Extracted data entries:
..........

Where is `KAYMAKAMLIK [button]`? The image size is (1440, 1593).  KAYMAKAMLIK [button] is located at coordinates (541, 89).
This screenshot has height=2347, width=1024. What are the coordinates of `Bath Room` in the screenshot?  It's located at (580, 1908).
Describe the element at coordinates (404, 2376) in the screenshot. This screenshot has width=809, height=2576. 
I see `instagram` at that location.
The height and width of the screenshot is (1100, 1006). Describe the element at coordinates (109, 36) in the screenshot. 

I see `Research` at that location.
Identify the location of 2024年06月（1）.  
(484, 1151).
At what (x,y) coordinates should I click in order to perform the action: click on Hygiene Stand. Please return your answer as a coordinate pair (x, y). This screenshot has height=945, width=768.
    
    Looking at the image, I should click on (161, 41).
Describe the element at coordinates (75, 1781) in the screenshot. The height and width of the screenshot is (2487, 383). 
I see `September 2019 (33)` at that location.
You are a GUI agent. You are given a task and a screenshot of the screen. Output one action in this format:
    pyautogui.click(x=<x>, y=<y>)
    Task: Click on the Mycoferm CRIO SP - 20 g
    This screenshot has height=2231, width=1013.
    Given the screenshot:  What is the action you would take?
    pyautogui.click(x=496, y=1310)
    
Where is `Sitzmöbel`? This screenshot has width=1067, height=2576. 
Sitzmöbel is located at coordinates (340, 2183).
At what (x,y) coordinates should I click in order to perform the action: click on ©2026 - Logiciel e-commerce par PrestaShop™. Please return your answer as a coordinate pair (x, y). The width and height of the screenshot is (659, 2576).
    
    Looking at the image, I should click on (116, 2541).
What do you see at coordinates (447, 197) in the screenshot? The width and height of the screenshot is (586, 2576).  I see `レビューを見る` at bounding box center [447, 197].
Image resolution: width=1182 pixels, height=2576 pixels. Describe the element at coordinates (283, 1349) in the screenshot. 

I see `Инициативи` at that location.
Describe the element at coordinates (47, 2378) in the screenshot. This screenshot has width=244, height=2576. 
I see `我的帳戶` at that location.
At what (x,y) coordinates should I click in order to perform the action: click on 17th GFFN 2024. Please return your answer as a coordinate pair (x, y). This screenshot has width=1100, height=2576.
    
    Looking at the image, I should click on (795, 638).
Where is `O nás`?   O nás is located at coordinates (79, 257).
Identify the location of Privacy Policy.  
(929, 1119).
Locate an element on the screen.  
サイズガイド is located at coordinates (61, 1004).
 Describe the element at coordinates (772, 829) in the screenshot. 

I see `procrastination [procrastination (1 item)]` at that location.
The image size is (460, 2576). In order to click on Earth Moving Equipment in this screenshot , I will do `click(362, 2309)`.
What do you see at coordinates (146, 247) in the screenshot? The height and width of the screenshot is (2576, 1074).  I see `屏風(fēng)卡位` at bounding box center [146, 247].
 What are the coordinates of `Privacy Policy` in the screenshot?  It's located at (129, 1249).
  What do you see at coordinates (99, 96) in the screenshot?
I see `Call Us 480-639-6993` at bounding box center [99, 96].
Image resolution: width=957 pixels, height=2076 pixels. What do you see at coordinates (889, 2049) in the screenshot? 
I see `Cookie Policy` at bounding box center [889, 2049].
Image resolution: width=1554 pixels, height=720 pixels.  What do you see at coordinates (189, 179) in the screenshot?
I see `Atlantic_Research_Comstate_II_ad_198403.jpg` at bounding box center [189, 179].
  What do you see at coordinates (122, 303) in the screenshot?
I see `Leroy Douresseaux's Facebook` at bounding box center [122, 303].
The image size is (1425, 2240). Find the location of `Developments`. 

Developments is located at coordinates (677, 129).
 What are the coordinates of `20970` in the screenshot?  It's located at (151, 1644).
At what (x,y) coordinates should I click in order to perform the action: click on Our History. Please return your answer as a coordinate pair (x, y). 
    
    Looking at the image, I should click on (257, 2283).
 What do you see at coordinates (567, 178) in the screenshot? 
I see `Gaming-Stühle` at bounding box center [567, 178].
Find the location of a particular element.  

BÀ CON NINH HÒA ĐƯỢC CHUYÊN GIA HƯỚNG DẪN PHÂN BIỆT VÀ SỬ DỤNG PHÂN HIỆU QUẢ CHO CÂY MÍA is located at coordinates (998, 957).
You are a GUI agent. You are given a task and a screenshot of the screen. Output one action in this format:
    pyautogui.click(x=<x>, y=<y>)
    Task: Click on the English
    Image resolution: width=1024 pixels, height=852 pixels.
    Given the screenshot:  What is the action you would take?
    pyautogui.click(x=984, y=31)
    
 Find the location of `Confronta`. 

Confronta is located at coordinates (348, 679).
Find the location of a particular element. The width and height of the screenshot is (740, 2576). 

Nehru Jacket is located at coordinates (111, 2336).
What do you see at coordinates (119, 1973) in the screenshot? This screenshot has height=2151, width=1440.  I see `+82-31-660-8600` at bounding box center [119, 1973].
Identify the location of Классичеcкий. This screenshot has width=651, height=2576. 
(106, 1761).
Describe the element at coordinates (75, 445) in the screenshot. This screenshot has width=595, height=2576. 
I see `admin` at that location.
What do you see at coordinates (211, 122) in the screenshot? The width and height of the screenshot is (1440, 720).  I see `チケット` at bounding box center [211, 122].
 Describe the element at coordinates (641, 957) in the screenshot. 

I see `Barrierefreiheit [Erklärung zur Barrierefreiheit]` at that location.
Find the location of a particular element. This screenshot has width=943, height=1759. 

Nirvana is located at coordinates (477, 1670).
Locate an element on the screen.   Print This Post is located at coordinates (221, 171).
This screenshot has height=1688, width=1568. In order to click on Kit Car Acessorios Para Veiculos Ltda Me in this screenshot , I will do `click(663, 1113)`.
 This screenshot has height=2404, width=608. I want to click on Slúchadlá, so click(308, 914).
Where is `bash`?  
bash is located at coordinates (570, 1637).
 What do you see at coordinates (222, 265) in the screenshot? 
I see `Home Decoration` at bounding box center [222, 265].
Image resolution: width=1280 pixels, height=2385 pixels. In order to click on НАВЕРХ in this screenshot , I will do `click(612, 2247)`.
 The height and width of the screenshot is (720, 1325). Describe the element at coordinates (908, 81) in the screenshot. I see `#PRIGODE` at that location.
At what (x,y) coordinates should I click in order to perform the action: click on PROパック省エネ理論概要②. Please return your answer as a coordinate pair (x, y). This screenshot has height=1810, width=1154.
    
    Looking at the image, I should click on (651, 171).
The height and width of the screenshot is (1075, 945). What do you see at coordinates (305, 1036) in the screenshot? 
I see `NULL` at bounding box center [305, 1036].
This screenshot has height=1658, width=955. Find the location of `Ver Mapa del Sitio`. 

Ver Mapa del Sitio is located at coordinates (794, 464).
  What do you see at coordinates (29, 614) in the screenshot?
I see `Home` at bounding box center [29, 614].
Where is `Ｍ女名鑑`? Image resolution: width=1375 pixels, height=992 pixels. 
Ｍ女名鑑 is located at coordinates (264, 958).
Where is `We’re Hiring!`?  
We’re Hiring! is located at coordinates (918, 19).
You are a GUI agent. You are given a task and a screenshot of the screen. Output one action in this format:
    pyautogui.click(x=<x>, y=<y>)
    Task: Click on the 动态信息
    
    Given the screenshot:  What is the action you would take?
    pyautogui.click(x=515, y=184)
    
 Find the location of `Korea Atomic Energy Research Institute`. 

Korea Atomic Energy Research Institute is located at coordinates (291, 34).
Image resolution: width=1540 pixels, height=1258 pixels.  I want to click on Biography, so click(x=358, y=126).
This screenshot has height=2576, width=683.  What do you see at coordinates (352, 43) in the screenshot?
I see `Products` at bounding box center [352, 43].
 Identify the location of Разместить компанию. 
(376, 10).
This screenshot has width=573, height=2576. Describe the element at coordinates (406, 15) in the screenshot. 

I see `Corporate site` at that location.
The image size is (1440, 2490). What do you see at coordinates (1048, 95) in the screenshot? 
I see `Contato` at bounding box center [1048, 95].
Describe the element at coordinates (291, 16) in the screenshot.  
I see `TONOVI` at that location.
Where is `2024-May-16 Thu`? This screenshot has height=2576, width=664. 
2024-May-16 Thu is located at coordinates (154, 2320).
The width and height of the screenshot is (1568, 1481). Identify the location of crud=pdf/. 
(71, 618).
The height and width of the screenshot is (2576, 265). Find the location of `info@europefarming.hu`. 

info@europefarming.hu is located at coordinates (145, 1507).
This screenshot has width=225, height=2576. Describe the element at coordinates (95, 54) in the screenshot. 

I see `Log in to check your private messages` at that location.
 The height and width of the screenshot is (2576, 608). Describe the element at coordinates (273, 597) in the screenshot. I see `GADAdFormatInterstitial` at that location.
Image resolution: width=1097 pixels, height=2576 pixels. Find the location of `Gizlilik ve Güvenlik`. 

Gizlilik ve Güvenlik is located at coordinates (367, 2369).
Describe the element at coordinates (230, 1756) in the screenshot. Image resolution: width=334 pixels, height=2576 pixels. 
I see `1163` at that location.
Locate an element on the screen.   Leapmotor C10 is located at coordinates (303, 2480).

..........

Transcribe verbatim. Cover the lines from the first line of the entries above to the line containing "This screenshot has height=2347, width=1024.", inclusive.

▶ [WRITTEN SOLUTION]:
Where is `KAYMAKAMLIK [button]`? The image size is (1440, 1593).  KAYMAKAMLIK [button] is located at coordinates (541, 89).
This screenshot has height=2347, width=1024. What are the coordinates of `Bath Room` in the screenshot?  It's located at (580, 1908).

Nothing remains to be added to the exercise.